Piazza Dante is a bit of welcome wide-open space in a city notoriously lacking in elbow room. It was closed for a few years while they built the new Metropolitana underground train station. Now that that is finished, it was well worth the wait for two reasons: one, it's a place to sit down or stroll around a bit in the middle of a busy city, and, two, the square is now conveniently connected to the Vomero section of town a few miles away and 600 feet higher in elevation. 
   
This square, named for one of the greatest names in world literature, is dominated by a 19th-century statue of the poet, sculpted by Tito Angelini. Long ago the square was called Largo del Mercatello—simply, Market Square—and, then, in 1765 was rechristened "Foro Carolina," after the wife of the King of Naples. At that time, the original square was greatly modified by Luigi Vanvitelli. He essentially converted the rear of a huge and ancient (from the 600s) monastic complex, St. Sebastian, into the front of his new building that was to look out over Foro Carolina. The monastery remained open and Vanvitelli opened a new entrance from the "new" square. (The old monastery premises once served as a music conservatory and now serve as a high school.) The ornate semicircular arrangement of columns and statues that now fronts on the square was originally intended to depict the virtues of Charles III, the first Bourbon king of Naples; the niche in the center was to have been dedicated to the monarch. It now, however, marks the entrance to a boarding-school named for Victor Emanuel II. Piazza Dante was the site of the Cafe Diodato, a gathering place of actors at the end of the 19th century, who, during the summer months would perform on a stage set up amid the tables. 

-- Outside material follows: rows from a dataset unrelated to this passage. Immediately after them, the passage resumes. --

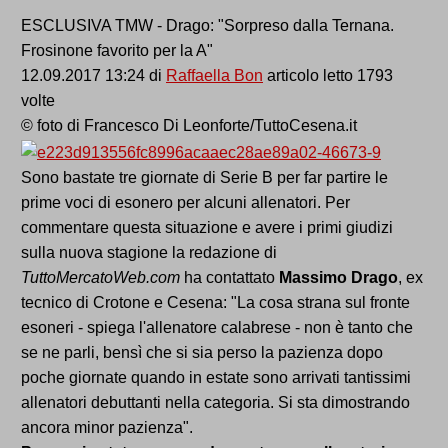
ESCLUSIVA TMW - Drago: "Sorpreso dalla Ternana.
Frosinone favorito per la A"
12.09.2017 13:24 di
Raffaella Bon
articolo letto 1793
volte
© foto di Francesco Di Leonforte/TuttoCesena.it
Sono bastate tre giornate di Serie B per far partire le
prime voci di esonero per alcuni allenatori. Per
commentare questa situazione e avere i primi giudizi
sulla nuova stagione la redazione di
TuttoMercatoWeb.com
ha contattato
Massimo Drago
, ex
tecnico di Crotone e Cesena: "La cosa strana sul fronte
esoneri - spiega l'allenatore calabrese - non è tanto che
se ne parli, bensì che si sia perso la pazienza dopo
poche giornate quando in estate sono arrivati tantissimi
allenatori debuttanti nella categoria. Si sta dimostrando
ancora minor pazienza".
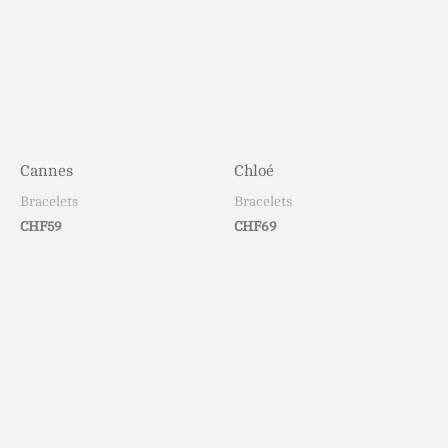
Cannes
Chloé
Bracelets
Bracelets
CHF
59
CHF
69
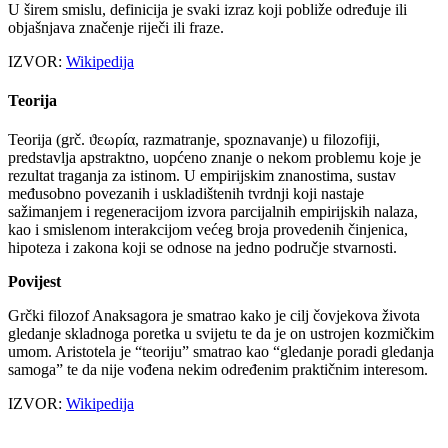
U širem smislu, definicija je svaki izraz koji pobliže određuje ili
objašnjava značenje riječi ili fraze.
IZVOR:
Wikipedija
Teorija
Teorija (grč. ϑεωρíα, razmatranje, spoznavanje) u filozofiji,
predstavlja apstraktno, uopćeno znanje o nekom problemu koje je
rezultat traganja za istinom. U empirijskim znanostima, sustav
međusobno povezanih i uskladištenih tvrdnji koji nastaje
sažimanjem i regeneracijom izvora parcijalnih empirijskih nalaza,
kao i smislenom interakcijom većeg broja provedenih činjenica,
hipoteza i zakona koji se odnose na jedno područje stvarnosti.
Povijest
Grčki filozof Anaksagora je smatrao kako je cilj čovjekova života
gledanje skladnoga poretka u svijetu te da je on ustrojen kozmičkim
umom. Aristotela je “teoriju” smatrao kao “gledanje poradi gledanja
samoga” te da nije vođena nekim određenim praktičnim interesom.
IZVOR:
Wikipedija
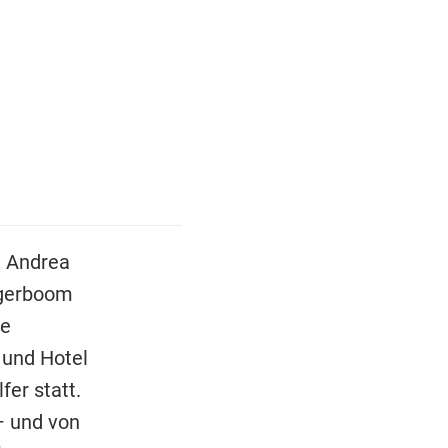
e Andrea
lagerboom
ge
 und Hotel
fer statt.
– und von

Facing the great semicircular building, one sees Port'Alba on the left. Port'Alba was an old city gate, moved in the 17th century by the Spanish viceroy Duke d'Alba Antonio Alvarez de Toledo, and incorporated into the restructured Foro Carolina. On the right is the Church of San Michele, and across from the square is the Church of San Domenico Soriano with its adjacent convent, now housing the municipal registry office. 

Poor Dante was moved 100 meters away in order to accommodate the construction of the new metro train station, finally opened in March of 2002. He was put back center-stage and sand-blasted clean as a whistle. That has to be repeated periodically due to morons with magic markers and cans of spray paint.